Task statement: Your reply should consist of one number: how many lines below contain "selector".

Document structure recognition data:
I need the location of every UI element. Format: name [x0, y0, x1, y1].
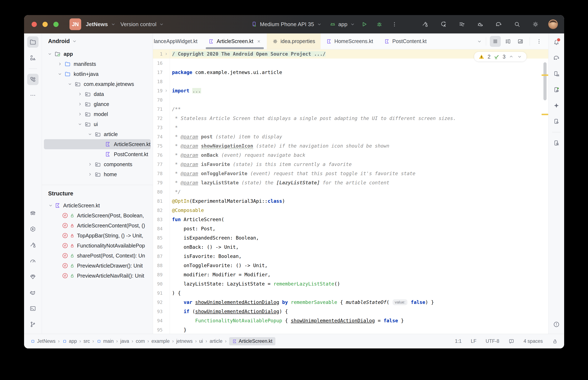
code-line-90[interactable]: 90 lazyListState: LazyListState = rememb…	[153, 279, 548, 288]
minimize-window-button[interactable]	[42, 22, 48, 27]
run-button[interactable]	[358, 18, 370, 30]
gemini-icon[interactable]	[551, 100, 562, 111]
breadcrumb-app[interactable]: app	[62, 338, 77, 344]
gradle-sync-icon[interactable]	[493, 18, 505, 30]
breadcrumb-articlescreen-kt[interactable]: ArticleScreen.kt	[229, 337, 275, 345]
write-access-lock-icon[interactable]	[552, 338, 558, 344]
breadcrumb-jetnews[interactable]: JetNews	[30, 338, 56, 344]
editor-tab-homescreens-kt[interactable]: HomeScreens.kt	[321, 34, 379, 49]
code-line-85[interactable]: 85 isExpandedScreen: Boolean,	[153, 233, 548, 243]
code-line-95[interactable]: 95 }	[153, 325, 548, 334]
line-number[interactable]: 70	[153, 97, 162, 103]
tree-item-model[interactable]: model	[44, 109, 151, 119]
profiler-icon[interactable]	[27, 255, 39, 266]
code-line-82[interactable]: 82@Composable	[153, 206, 548, 215]
structure-item[interactable]: TopAppBar(String, () -> Unit,	[42, 230, 153, 241]
terminal-icon[interactable]	[27, 303, 39, 314]
code-line-18[interactable]: 18	[153, 77, 548, 86]
caret-position[interactable]: 1:1	[455, 338, 462, 344]
code-line-83[interactable]: 83fun ArticleScreen(	[153, 215, 548, 224]
line-number[interactable]: 76	[153, 152, 162, 158]
chevron-right-icon[interactable]	[76, 92, 84, 96]
build-icon[interactable]	[419, 18, 431, 30]
code-line-71[interactable]: 71/**	[153, 105, 548, 114]
project-view-selector[interactable]: Android	[48, 38, 70, 44]
editor-only-view-button[interactable]	[490, 36, 501, 47]
line-number[interactable]: 86	[153, 245, 162, 250]
device-manager-icon[interactable]	[551, 84, 562, 95]
logcat-icon[interactable]	[27, 287, 39, 298]
line-number[interactable]: 18	[153, 79, 162, 84]
chevron-right-icon[interactable]	[86, 172, 94, 177]
tree-item-ui[interactable]: ui	[44, 119, 151, 129]
chevron-down-icon[interactable]	[76, 122, 84, 127]
problems-icon[interactable]	[551, 319, 562, 330]
services-icon[interactable]	[27, 224, 39, 235]
zoom-window-button[interactable]	[53, 22, 59, 27]
breadcrumb-src[interactable]: src	[83, 338, 90, 344]
line-number[interactable]: 91	[153, 290, 162, 296]
line-number[interactable]: 89	[153, 272, 162, 277]
chevron-right-icon[interactable]	[76, 112, 84, 117]
code-line-81[interactable]: 81@OptIn(ExperimentalMaterial3Api::class…	[153, 196, 548, 206]
line-number[interactable]: 82	[153, 208, 162, 213]
tree-item-app[interactable]: app	[44, 49, 151, 59]
line-number[interactable]: 73	[153, 125, 162, 130]
code-line-94[interactable]: 94 FunctionalityNotAvailablePopup { show…	[153, 316, 548, 325]
more-tool-windows-icon[interactable]	[27, 90, 39, 101]
chevron-down-icon[interactable]	[66, 81, 74, 87]
line-number[interactable]: 80	[153, 189, 162, 195]
structure-item[interactable]: PreviewArticleDrawer(): Unit	[42, 261, 153, 271]
line-number[interactable]: 95	[153, 327, 162, 333]
tree-item-glance[interactable]: glance	[44, 99, 151, 109]
next-problem-icon[interactable]	[517, 54, 522, 59]
code-line-93[interactable]: 93 if (showUnimplementedActionDialog) {	[153, 307, 548, 316]
line-number[interactable]: 71	[153, 107, 162, 112]
build-tool-icon[interactable]	[27, 239, 39, 251]
notifications-icon[interactable]	[551, 36, 562, 48]
code-line-79[interactable]: 79 * @param lazyListState (state) the [L…	[153, 178, 548, 187]
profile-app-icon[interactable]	[474, 18, 486, 30]
breadcrumb-main[interactable]: main	[97, 338, 114, 344]
code-line-75[interactable]: 75 * @param showNavigationIcon (state) i…	[153, 141, 548, 151]
tree-item-article[interactable]: article	[44, 129, 151, 139]
design-view-button[interactable]	[515, 36, 526, 47]
breadcrumb-jetnews[interactable]: jetnews	[176, 338, 193, 344]
highlight-level-icon[interactable]	[508, 338, 514, 344]
fold-arrow-icon[interactable]	[162, 52, 170, 56]
file-encoding[interactable]: UTF-8	[486, 338, 499, 344]
line-ending[interactable]: LF	[471, 338, 476, 344]
tree-item-manifests[interactable]: manifests	[44, 59, 151, 69]
breadcrumb-ui[interactable]: ui	[199, 338, 203, 344]
code-line-70[interactable]: 70	[153, 95, 548, 105]
warning-stripe-mark[interactable]	[542, 75, 548, 76]
fold-arrow-icon[interactable]	[162, 89, 170, 93]
line-number[interactable]: 78	[153, 171, 162, 176]
indent-setting[interactable]: 4 spaces	[524, 338, 543, 344]
structure-tool-icon[interactable]	[27, 74, 39, 85]
debug-button[interactable]	[373, 18, 385, 30]
run-config-selector[interactable]: app	[330, 21, 355, 28]
editor-tab-idea-properties[interactable]: idea.properties	[267, 34, 321, 49]
code-editor[interactable]: 1/ Copyright 2020 The Android Open Sourc…	[153, 49, 548, 334]
line-number[interactable]: 74	[153, 134, 162, 139]
code-line-89[interactable]: 89 modifier: Modifier = Modifier,	[153, 270, 548, 279]
chevron-down-icon[interactable]	[86, 132, 94, 137]
project-tool-icon[interactable]	[27, 36, 39, 48]
chevron-right-icon[interactable]	[56, 61, 64, 66]
gradle-tool-icon[interactable]	[551, 52, 562, 64]
line-number[interactable]: 1	[153, 51, 162, 57]
structure-item[interactable]: ArticleScreen(Post, Boolean,	[42, 210, 153, 221]
editor-tab-lanceappwidget-kt[interactable]: lanceAppWidget.kt	[153, 34, 203, 49]
split-view-button[interactable]	[502, 36, 513, 47]
device-selector[interactable]: Medium Phone API 35	[251, 21, 322, 28]
code-line-86[interactable]: 86 onBack: () -> Unit,	[153, 243, 548, 252]
editor-scrollbar[interactable]	[544, 62, 547, 100]
vcs-widget[interactable]: Version control	[121, 21, 164, 28]
breadcrumb-article[interactable]: article	[210, 338, 223, 344]
breadcrumb-example[interactable]: example	[151, 338, 170, 344]
version-control-icon[interactable]	[27, 319, 39, 330]
line-number[interactable]: 84	[153, 226, 162, 231]
device-pairing-icon[interactable]	[551, 116, 562, 127]
close-tab-icon[interactable]	[256, 39, 261, 44]
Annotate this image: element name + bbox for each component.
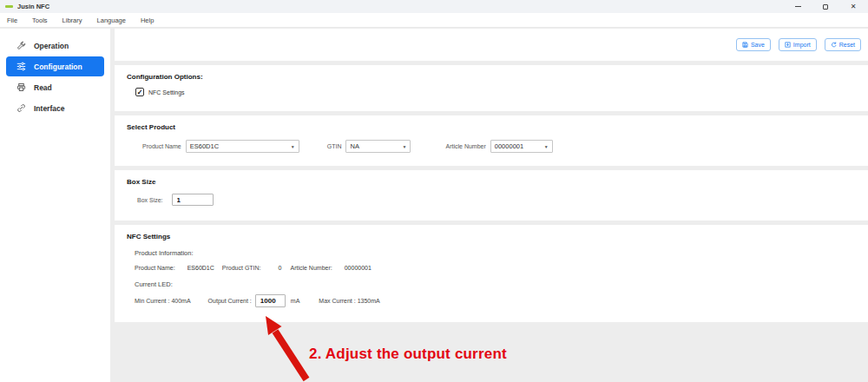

Exercise response: 3